We start with the Kantian view that logic is normative for thoughts as such. Logic consists of a bunch of norms or rules for concept application. The judgment that all A are B says that in applying the concept A one ought to apply the concept B. Frege likewise thinks that logic is normative for thought. This drops out of the picture by the writing of the Tractatus. I’m fairly certain that there isn’t any normative status attributed to logic in the Tractatus. I’m not sure if, say, the Principia mentions norms at all.

Next, there is the Wolffian view of logic which holds, like Kant, that logic is normative for thought and also that logic can tell us substantive things about the world. It should, quoting MacFarlane, “be grounded in ontology and psychology.” One derives the rules of logic by examining psychology. The rules are also supposed to “be derived from the cognition of being in general, which is taken from ontology.” (Quoting Wolff.) Based on the examples of Kant’s criticisms of this view in MacFarlane’s dissertation, it seems like the adherents of it do not distinguish between rules applying to concepts and those applying to objects.

The Wolffians held that the form of thought was the same as the form of being, to use MacFarlane’s characterization. They thought that the relations among concepts were an accurate guide to the relations among beings. Possibly because of this they seemed to think that logic could be a guide to ontology. I’m not sure to what extent this meshes with contemporary views about logic, if at all. Alas, I’m not likely to read a bunch of Wolff in order to find out. This also, I expect, runs roughshod over distinctions that could be, and need to be, made about the phrase “guide to ontology”.

Third, there is the view held by Locke and Descartes: logic is a set of rules “which teaches us to direct our reason with a view to discovering the truths of which we are ignorant.”Interestingly, Descartes criticizes what he characterizes as Scholastic logic for being about mere forms of reasoning, unconcerned with the truth of the premises of the arguments. This view of logic holds that it is normative, not necessarily for thought as such, and must be grounded in empirical psychology. There could be thought that does not follow the norms of this logic; it just wouldn’t be particularly useful for generating knowledge. Logic is supposed to extend our knowledge in substantive ways. It is also supposed to help us avoid sophisms since we are not concerned just with mere forms.

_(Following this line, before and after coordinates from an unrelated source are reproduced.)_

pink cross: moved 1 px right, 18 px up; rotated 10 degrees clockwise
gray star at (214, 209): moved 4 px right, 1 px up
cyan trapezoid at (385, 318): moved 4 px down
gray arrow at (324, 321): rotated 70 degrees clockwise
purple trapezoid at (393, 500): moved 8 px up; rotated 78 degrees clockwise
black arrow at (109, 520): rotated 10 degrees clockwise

It isn’t clear what the continuity is between these views of logic and the current one(s). A link might be obtainable with the Kantian one via Frege. Frege thought that the laws of logic were the laws of thought, but his laws of logic took a form more familiar to us than Kant’s. This seems like a family resemblance sort of transition since we lose the normativity in the process. Setting that aside, if something of the older Kantian view of logic is lingering in the modern conception of logic, then it seems like there is plenty of room for there to be logical notions, completely distinct from mathematical ones. Although, this notion of being completely distinct from needs clarification, possibly along the lines sketched by Colin for the notion of dependence in the comments a few posts ago.